If this is the future of sports, I’ll not learn how to play golf

Faith Kipyegon

Kenya's Faith Kipyegon reacts after winning the 1500m Women event at the Wanda Diamond League athletics meeting at the Louis II Stadium in Monaco on August 10, 2022.

Photo credit: Valery Hache | AFP

What you need to know:

  • Based on this, I will be uninterested in learning to play a sport like golf because I have a feeling that in the coming years, nobody will bother playing all the traditional 18 holes, and spending four hours on a golf course.
  • Instead, you might as well become an expert in putting or playing hole-in-one as that’s the future of the sport as I see it today.

In 2021, at the height of the Covid-19 Pandemic, the Commonwealth Games Federation (GCF) General Assembly voted to back a new Strategic Roadmap which provides potential future hosts with the ability to be “innovative and creative” when putting together the sports’ programme.

According to GFC, this will allow hosts the ability to propose entirely new sports, relevant to their nation or culture, to enhance cultural showcasing and community engagement.

Under the new proposal, athletics and swimming will be the only two compulsory sports, given their historical place, and have appeared on the programme since the first Games at Hamilton in 1930.

The Birmingham 2022 Commonwealth Games, seemed to have fitted in well with this new positioning considering the sports that were held in the English city recently.

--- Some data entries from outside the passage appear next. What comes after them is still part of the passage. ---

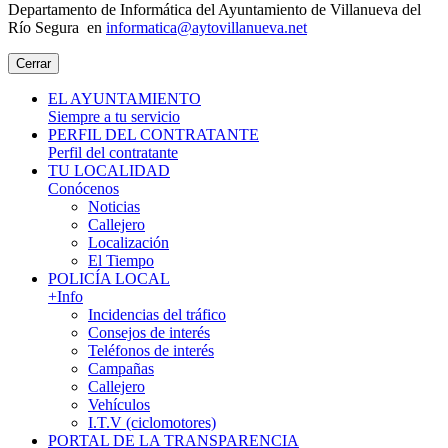
Departamento de Informática del Ayuntamiento de Villanueva del
Río Segura en
informatica@aytovillanueva.net
Cerrar
EL AYUNTAMIENTO
Siempre a tu servicio
PERFIL DEL CONTRATANTE
Perfil del contratante
TU LOCALIDAD
Conócenos
Noticias
Callejero
Localización
El Tiempo
POLICÍA LOCAL
+Info
Incidencias del tráfico
Consejos de interés
Teléfonos de interés
Campañas
Callejero
Vehículos
I.T.V (ciclomotores)
PORTAL DE LA TRANSPARENCIA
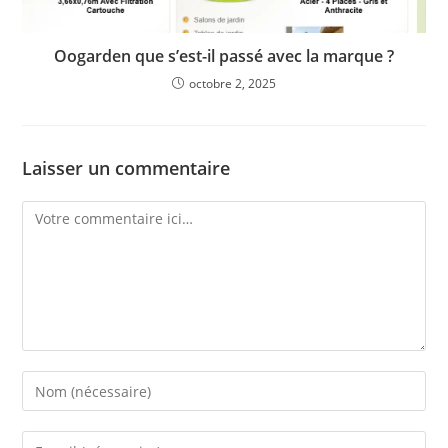
Oogarden que s’est-il passé avec la marque ?
octobre 2, 2025
Laisser un commentaire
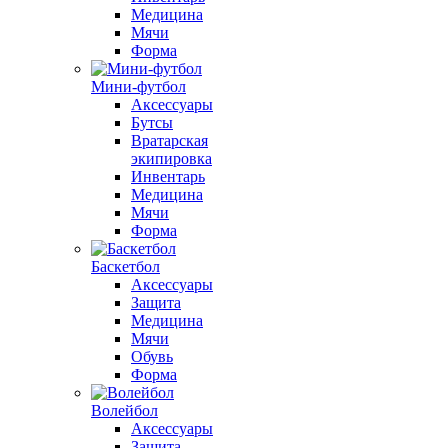
Медицина
Мячи
Форма
Мини-футбол
Аксессуары
Бутсы
Вратарская
экипировка
Инвентарь
Медицина
Мячи
Форма
Баскетбол
Аксессуары
Защита
Медицина
Мячи
Обувь
Форма
Волейбол
Аксессуары
Защита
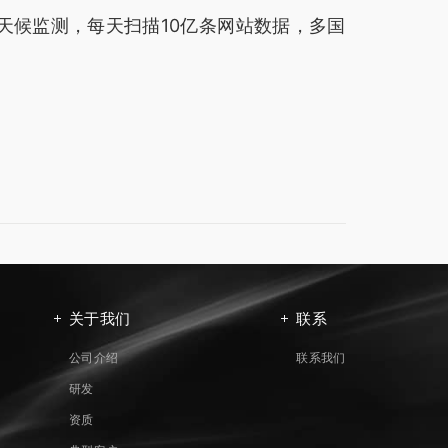
天候监测，每天扫描10亿条网站数据，多国
关于我们
联系
公司介绍
联系我们
研发
资质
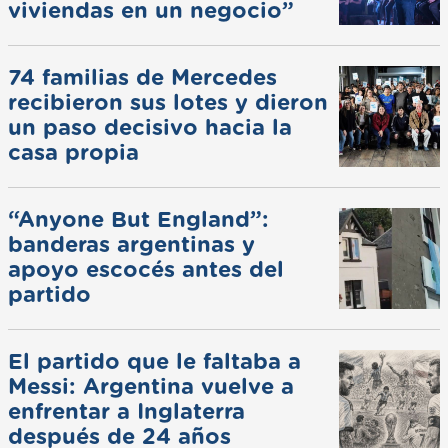
viviendas en un negocio”
74 familias de Mercedes
recibieron sus lotes y dieron
un paso decisivo hacia la
casa propia
“Anyone But England”:
banderas argentinas y
apoyo escocés antes del
partido
El partido que le faltaba a
Messi: Argentina vuelve a
enfrentar a Inglaterra
después de 24 años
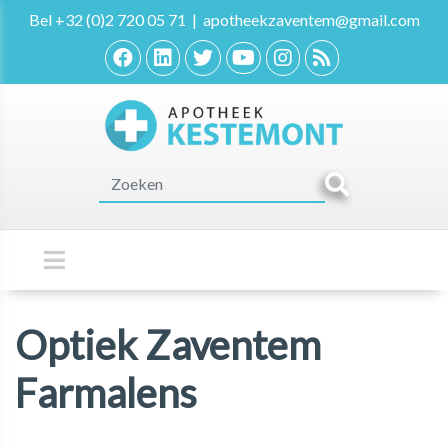
Bel
+32 (0)2 720 05 71
|
apotheekzaventem@gmail.com
Optiek Zaventem
Farmalens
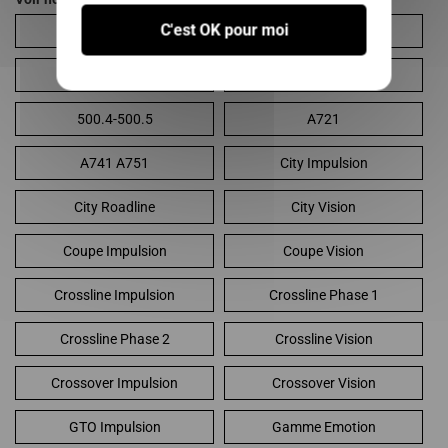
C'est OK pour moi
400 Evolution
400 S-L SL
400.4
500-SL
500.4-500.5
A721
A741 A751
City Impulsion
City Roadline
City Vision
Coupe Impulsion
Coupe Vision
Crossline Impulsion
Crossline Phase 1
Crossline Phase 2
Crossline Vision
Crossover Impulsion
Crossover Vision
GTO Impulsion
Gamme Emotion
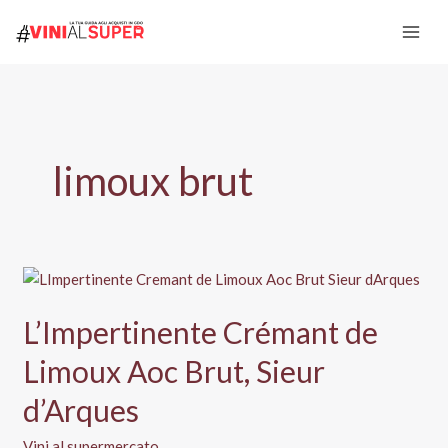
Vai
al
contenuto
limoux brut
L’Impertinente Crémant de
Limoux Aoc Brut, Sieur
d’Arques
Vini al supermercato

It makes one wonder what the future of traditional sports is.

Clearly, commercialization and entertainment are taking prominence in the selection of which sports will be included in a multi-games event like the Commonwealth and the Olympics.

The Birmingham Commonwealth Games featured, for the first time, e-sports that would not have ordinarily been considered a competitive sport in the past.

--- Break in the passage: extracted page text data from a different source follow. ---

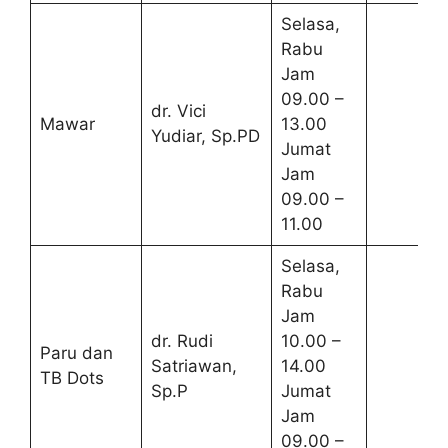
Selasa,
Rabu
Jam
09.00 –
dr. Vici
Mawar
13.00
Yudiar, Sp.PD
Jumat
Jam
09.00 –
11.00
Selasa,
Rabu
Jam
dr. Rudi
10.00 –
Paru dan
Satriawan,
14.00
TB Dots
Sp.P
Jumat
Jam
09.00 –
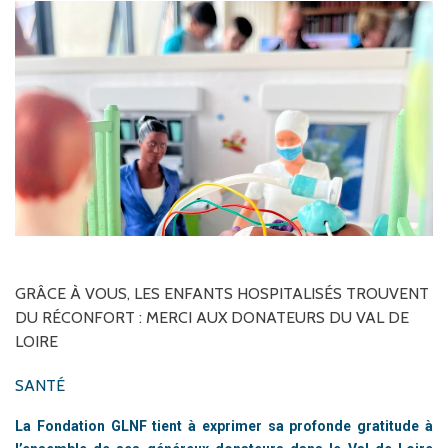
GRÂCE
À
VOUS,
LES
ENFANTS
HOSPITALISÉS
TROUVENT
DU
RÉCONFORT
:
MERCI
AUX
DONATEURS
DU
VAL
DE
LOIRE
SANTÉ
La Fondation GLNF tient à exprimer sa profonde gratitude à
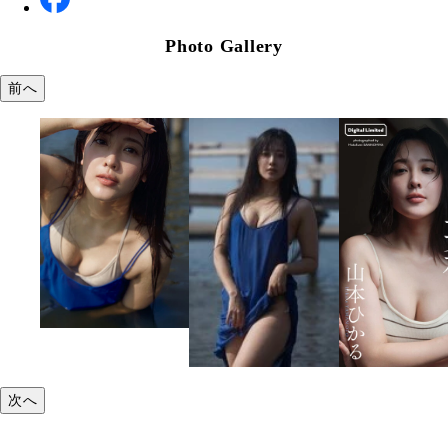
Photo Gallery
前へ
次へ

But one of the most shocking game inclusion for me was beach volleyball at the expense of traditional volleyball. Neither men’s nor women’s volleyball featured in Birmingham.

The same could be said of basketball where, instead of the traditional five-a-side game Birmingham staged three-by-three basketball, that is played on only one half of the court.

There was another big surprise for everybody -- the staging of women cricket while the men’s version was not included.

So, what’s the future of traditional sports with commercialization and entertainment taking centre stage at major events?

One would wonder whether sports like volleyball are deemed to be no longer entertaining or if they are not able to be commercialized.

Without a doubt, and as seen before, a sport like men’s cricket is definitely one that can be of equal entertainment and commercialization.

The organisers of the event argue that the inclusion of the new versions will bring a young and diverse audience to the Games, which is a fair argument.

Boasting full stadiums throughout both the London 2012 Olympic Games and Gold Coast 2018 Commonwealth Games, for instance, it was believed that beach volleyball would enjoy similar success for Birmingham 2022 and indeed it did.

The crowds were electrifying and the action explosive. But does that justify not incorporating traditional sports into the Games?

Is it a case of seen that-done-that and now we are looking for something new or is it purely on the commercialization aspect of it?

It will not be surprising in future, to see the Games feature paddle tennis as opposed to conventional lawn tennis as we know it.

Based on this, I will be uninterested in learning to play a sport like golf because I have a feeling that in the coming years, nobody will bother playing all the traditional 18 holes, and spending four hours on a golf course.

Instead, you might as well become an expert in putting or playing hole-in-one as that’s the future of the sport as I see it today.